Although X-linked dominant alleles affect males and females, males are more strongly affected because they inherit just one X chromosome and do not have a counterbalancing normal allele. Huntington's disease, an inherited neuropsychiatric disease that affects the
body and mind, is an example of a disorder caused by an X-linked dominant allele. Males are affected more frequently and more severely than females by X-linked recessive alleles. The male receives his X chromosome from his mother. Since males have just one X chromosome, all the alleles it contains are expressed, including those that cause serious and sometimes lethal medical disorders. Examples of disorders caused by X-linked recessive alleles range from relatively harmless conditions such as red-green color blindness to the always-fatal Duchenne muscular dystrophy (DMD), one of a group of muscular dystrophies characterized by the enlargement of muscles. DMD is one of the most prevalent types of muscular dystrophy and involves rapid progression of muscle degeneration early in life. All are X-linked and affect mainly males—an estimated one in 3,500 boys worldwide. Another X-linked recessive allele causes Tay-Sachs disease, a disease that is most common among persons of Jewish descent and results in neurological disorders and death in childhood.

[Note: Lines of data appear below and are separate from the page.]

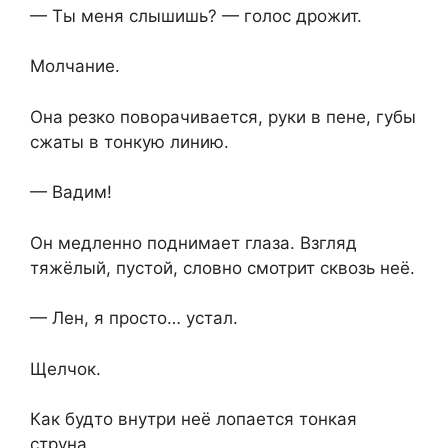
— Ты меня слышишь? — голос дрожит.
Молчание.
Она резко поворачивается, руки в пене, губы
сжаты в тонкую линию.
— Вадим!
Он медленно поднимает глаза. Взгляд
тяжёлый, пустой, словно смотрит сквозь неё.
— Лен, я просто… устал.
Щелчок.
Как будто внутри неё лопается тонкая
струна.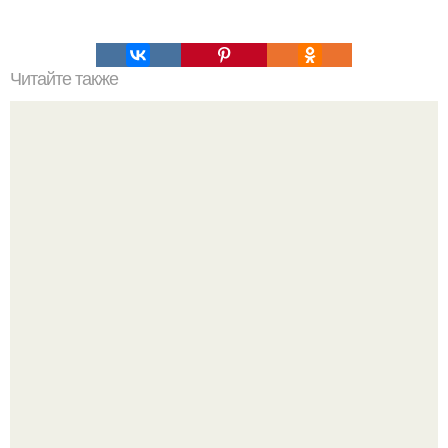
Читайте также
Топ - 9 аппетитных и быстрых пирогов к ужину?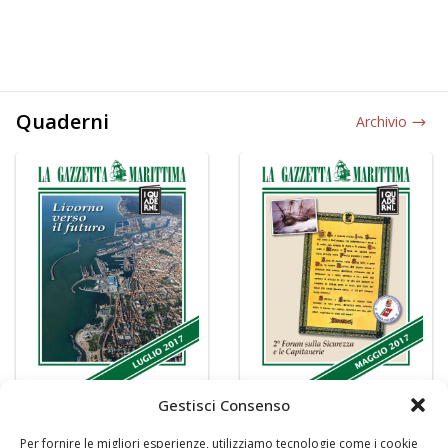
Quaderni
Archivio
Gestisci Consenso
Per fornire le migliori esperienze, utilizziamo tecnologie come i cookie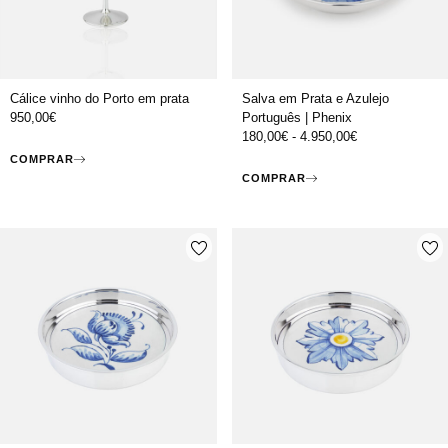
Cálice vinho do Porto em prata
Salva em Prata e Azulejo
950,00
€
Português | Phenix
180,00
€
-
4.950,00
€
COMPRAR
COMPRAR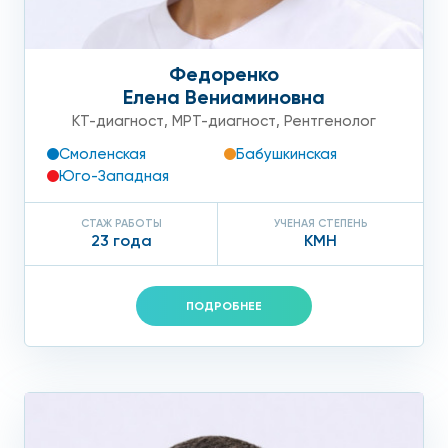
Федоренко
Елена Вениаминовна
КТ-диагност
,
МРТ-диагност
,
Рентгенолог
Смоленская
Бабушкинская
Юго-Западная
СТАЖ РАБОТЫ
УЧЕНАЯ СТЕПЕНЬ
23 года
КМН
ПОДРОБНЕЕ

All of the male offspring of females who carry X-linked recessive alleles will be affected by the recessive allele. Female children are not as likely to express harmful recessive X-linked traits because they have two X chromosomes. Fifty percent of the female offspring will receive the recessive allele from a mother who carries the allele and an unaffected father. (See Figure 2.22.)

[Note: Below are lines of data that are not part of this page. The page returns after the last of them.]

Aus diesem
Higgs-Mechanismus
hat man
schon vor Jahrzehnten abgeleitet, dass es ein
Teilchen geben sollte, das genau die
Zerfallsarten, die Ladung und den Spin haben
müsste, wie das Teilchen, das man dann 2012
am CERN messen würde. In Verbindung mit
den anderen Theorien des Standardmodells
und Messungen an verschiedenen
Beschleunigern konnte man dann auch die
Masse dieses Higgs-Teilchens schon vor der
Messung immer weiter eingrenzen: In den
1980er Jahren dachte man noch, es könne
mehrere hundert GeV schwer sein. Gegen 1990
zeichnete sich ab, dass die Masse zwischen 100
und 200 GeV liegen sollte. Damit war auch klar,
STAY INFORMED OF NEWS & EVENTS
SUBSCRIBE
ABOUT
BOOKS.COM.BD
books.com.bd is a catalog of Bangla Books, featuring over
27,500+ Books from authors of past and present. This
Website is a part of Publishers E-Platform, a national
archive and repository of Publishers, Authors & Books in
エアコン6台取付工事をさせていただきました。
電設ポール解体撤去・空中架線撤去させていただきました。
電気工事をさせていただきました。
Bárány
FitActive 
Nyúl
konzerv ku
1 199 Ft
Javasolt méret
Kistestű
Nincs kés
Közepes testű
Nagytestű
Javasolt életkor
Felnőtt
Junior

Common Misconceptions about Inheritance
There are many myths and misunderstandings about genetics and inheritance. For example, some people mistakenly believe that in any population dominant traits are inevitably more common than recessive traits. This is simply untrue, as evidenced by the observation that, among humans, the allele that produces six fingers and six toes is dominant over the allele for five fingers and five toes, but the incidence of polydactyly (extra digits) is actually quite low.
Another lingering misconception is that sex-linked diseases occur only in males. This is untrue but it is easy to understand the source of the misunderstanding. For years it was thought that hemophilia (a disease characterized by uncontrolled bleeding) did not occur in females. The observation seemed reasonable since there were no reported cases of the disease among females. While it was true that there were no females with the disease, the reasoning was incorrect. For a female to suffer from hemophilia, she would require a defective recessive gene on both of her X chromosomes, meaning her mother was carrying the gene and the disease affected her father. Since most persons with hemophilia died young, few lived to produce offspring. In other words, female hemophiliacs were rare because the pairings that might produce them were infrequent. During the 1950s the first cases of hemophilia in females were documented, and the theory was discarded.

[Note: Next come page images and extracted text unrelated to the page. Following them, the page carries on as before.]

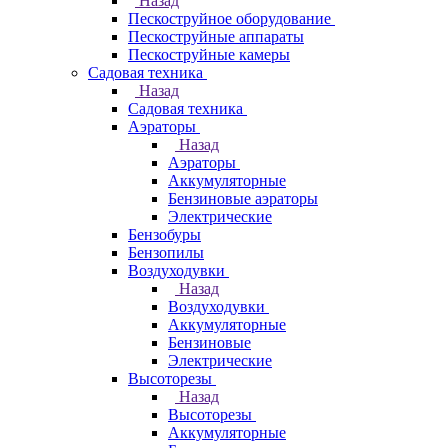
Назад
Пескоструйное оборудование
Пескоструйные аппараты
Пескоструйные камеры
Садовая техника
Назад
Садовая техника
Аэраторы
Назад
Аэраторы
Аккумуляторные
Бензиновые аэраторы
Электрические
Бензобуры
Бензопилы
Воздуходувки
Назад
Воздуходувки
Аккумуляторные
Бензиновые
Электрические
Высоторезы
Назад
Высоторезы
Аккумуляторные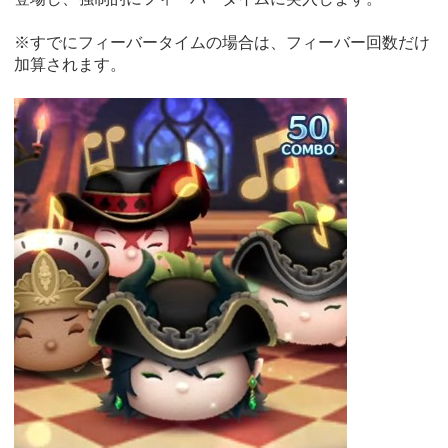
※すでにフィーバータイムの場合は、フィーバー回数だけ
加算されます。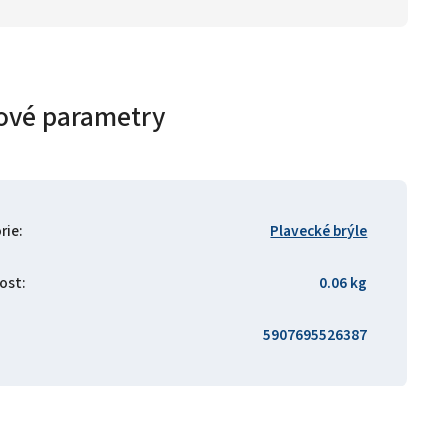
ové parametry
rie
:
Plavecké brýle
ost
:
0.06 kg
5907695526387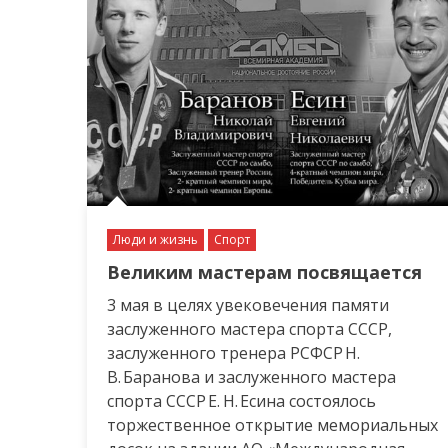
Люди и жизнь
Спорт
Великим мастерам посвящается
3 мая в целях увековечения памяти
заслуженного мастера спорта СССР,
заслуженного тренера РСФСР Н.
В. Баранова и заслуженного мастера
спорта СССР Е. Н. Есина состоялось
торжественное открытие мемориальных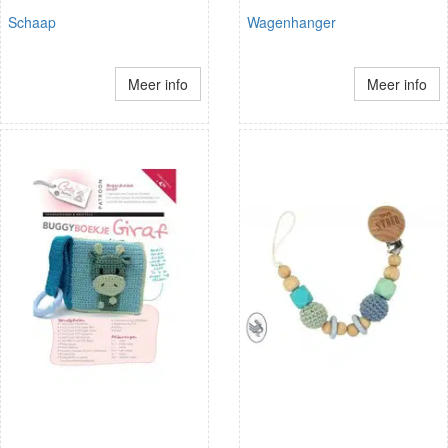
Schaap
Wagenhanger
Meer info
Meer info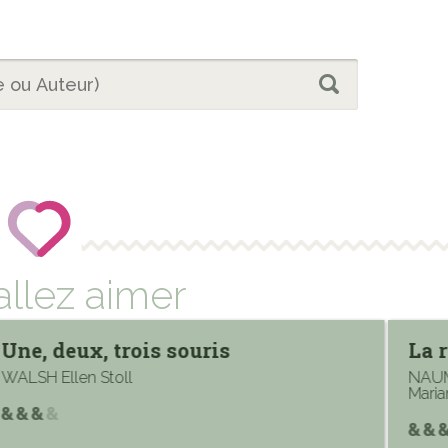
allez aimer
Une, deux, trois souris
La 
WALSH Ellen Stoll
NAUM
Mari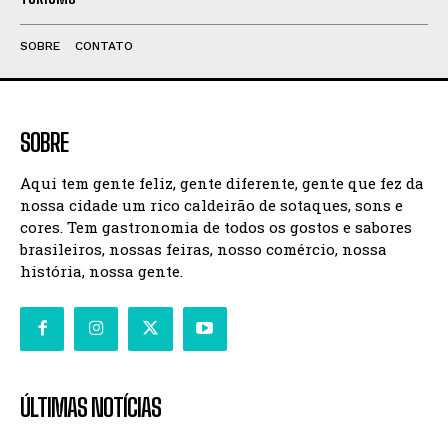
SOBRE
CONTATO
SOBRE
Aqui tem gente feliz, gente diferente, gente que fez da
nossa cidade um rico caldeirão de sotaques, sons e
cores. Tem gastronomia de todos os gostos e sabores
brasileiros, nossas feiras, nosso comércio, nossa
história, nossa gente.
ÚLTIMAS NOTÍCIAS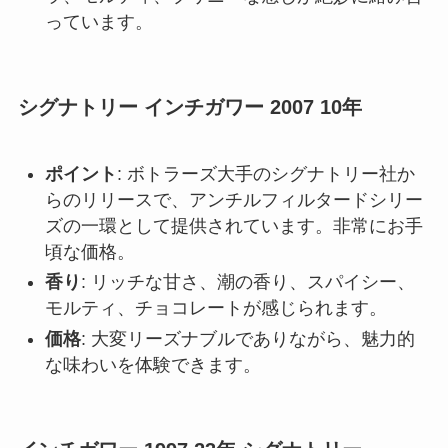
っています。
シグナトリー インチガワー 2007 10年
ポイント
: ボトラーズ大手のシグナトリー社か
らのリリースで、アンチルフィルタードシリー
ズの一環として提供されています。非常にお手
頃な価格。
香り
: リッチな甘さ、潮の香り、スパイシー、
モルティ、チョコレートが感じられます。
価格
: 大変リーズナブルでありながら、魅力的
な味わいを体験できます。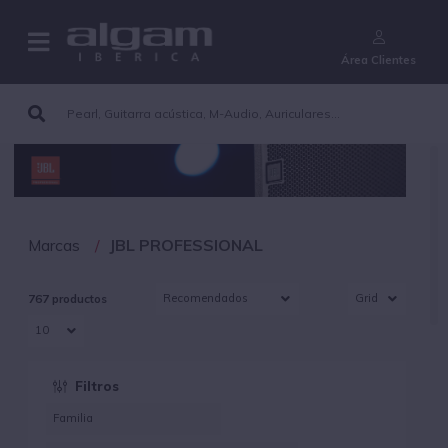
¿Aún no eres cliente?
Área Clientes
Marcas
JBL PROFESSIONAL
767 productos
Filtros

Finally, the idea that humans are entirely unique in their genetic makeup is false. In fact, human beings share much of their genetic composition with other organisms in the natural world. Furthermore, most human genetic variation is relatively insignificant. Even variations that alter the sequence of amino acids in a protein often produce no discernable influence on the action of the protein. Differences in portions of DNA with as yet unknown functions appear to have no impact at all.